API Saga Pattern: Building Reliable Distributed Transactions at Scale

Designing reliable distributed transactions with the Saga pattern: orchestration vs choreography, API design, idempotency, compensations, and production pitfalls.

ASOasis
7 min read
API Saga Pattern: Building Reliable Distributed Transactions at Scale

Image used for representation purposes only.
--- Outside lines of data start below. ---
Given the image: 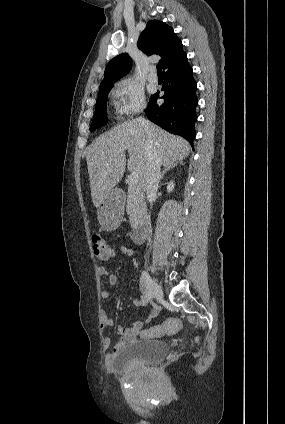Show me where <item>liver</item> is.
Here are the masks:
<instances>
[{
	"label": "liver",
	"mask_w": 285,
	"mask_h": 424,
	"mask_svg": "<svg viewBox=\"0 0 285 424\" xmlns=\"http://www.w3.org/2000/svg\"><path fill=\"white\" fill-rule=\"evenodd\" d=\"M149 132L161 164L165 167L182 162L190 152L189 143L179 136L164 131L153 123ZM147 132L137 121L121 123L95 139L86 149L91 197L95 207L108 197L121 180L126 169L139 176V186L145 190L148 173ZM125 151L129 159L126 161Z\"/></svg>",
	"instance_id": "liver-1"
}]
</instances>
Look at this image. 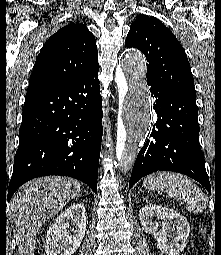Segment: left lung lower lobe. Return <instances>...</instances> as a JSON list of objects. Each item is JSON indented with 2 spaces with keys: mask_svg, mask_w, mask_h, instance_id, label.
Returning a JSON list of instances; mask_svg holds the SVG:
<instances>
[{
  "mask_svg": "<svg viewBox=\"0 0 221 255\" xmlns=\"http://www.w3.org/2000/svg\"><path fill=\"white\" fill-rule=\"evenodd\" d=\"M158 119L150 138L135 161L129 188L139 179L156 171H174L200 182L211 193L199 146L198 108L196 100L148 83Z\"/></svg>",
  "mask_w": 221,
  "mask_h": 255,
  "instance_id": "left-lung-lower-lobe-1",
  "label": "left lung lower lobe"
}]
</instances>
Why Distributed Transactions Are Hard

Modern systems spread business workflows across many independently deployed services. Each service owns its data and publishes APIs. That autonomy boosts scale and velocity, but it breaks the illusion of a single, atomic transaction. Two‑phase commit (2PC) across heterogeneous databases and clouds is fragile, slow, and operationally expensive. The Saga pattern offers a pragmatic alternative: split a long transaction into a sequence of local transactions and pair each step with a compensating action.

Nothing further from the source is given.